:: TASK ITEM ::
As soon as the line containing "陕西省宝鸡市高新开发区马营镇温" appears in the material below, start returning lines exactly, and end with the line containing "Sumur: Peninggalan Kerajaan Majapahit".

:: ENTRIES SHOWN ::

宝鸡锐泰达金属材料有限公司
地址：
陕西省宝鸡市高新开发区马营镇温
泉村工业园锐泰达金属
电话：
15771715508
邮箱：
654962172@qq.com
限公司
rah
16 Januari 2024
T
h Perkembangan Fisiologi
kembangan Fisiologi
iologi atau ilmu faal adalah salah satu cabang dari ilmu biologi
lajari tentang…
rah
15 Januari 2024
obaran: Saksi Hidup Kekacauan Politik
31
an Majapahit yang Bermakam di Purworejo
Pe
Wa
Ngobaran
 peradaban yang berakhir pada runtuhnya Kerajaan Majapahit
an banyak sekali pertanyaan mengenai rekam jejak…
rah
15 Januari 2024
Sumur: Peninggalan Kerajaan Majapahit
...
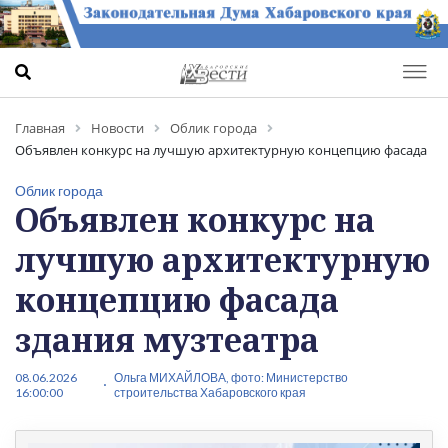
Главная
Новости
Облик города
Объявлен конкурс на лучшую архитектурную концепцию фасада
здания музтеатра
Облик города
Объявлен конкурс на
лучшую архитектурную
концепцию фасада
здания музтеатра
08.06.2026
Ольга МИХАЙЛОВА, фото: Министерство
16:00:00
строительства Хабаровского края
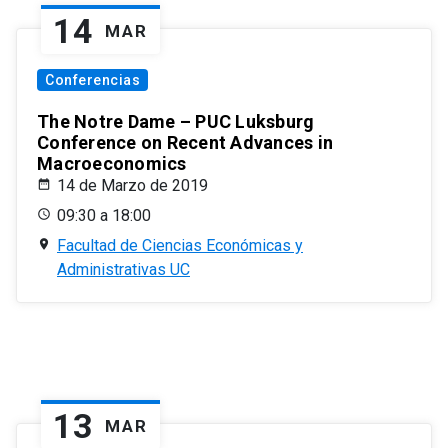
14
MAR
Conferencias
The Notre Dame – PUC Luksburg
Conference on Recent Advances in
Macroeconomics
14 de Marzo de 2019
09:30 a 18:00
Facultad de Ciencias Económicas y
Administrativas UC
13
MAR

:: SOLUTION ::
陕西省宝鸡市高新开发区马营镇温
泉村工业园锐泰达金属
电话：
15771715508
邮箱：
654962172@qq.com
限公司
rah
16 Januari 2024
T
h Perkembangan Fisiologi
kembangan Fisiologi
iologi atau ilmu faal adalah salah satu cabang dari ilmu biologi
lajari tentang…
rah
15 Januari 2024
obaran: Saksi Hidup Kekacauan Politik
31
an Majapahit yang Bermakam di Purworejo
Pe
Wa
Ngobaran
 peradaban yang berakhir pada runtuhnya Kerajaan Majapahit
an banyak sekali pertanyaan mengenai rekam jejak…
rah
15 Januari 2024
Sumur: Peninggalan Kerajaan Majapahit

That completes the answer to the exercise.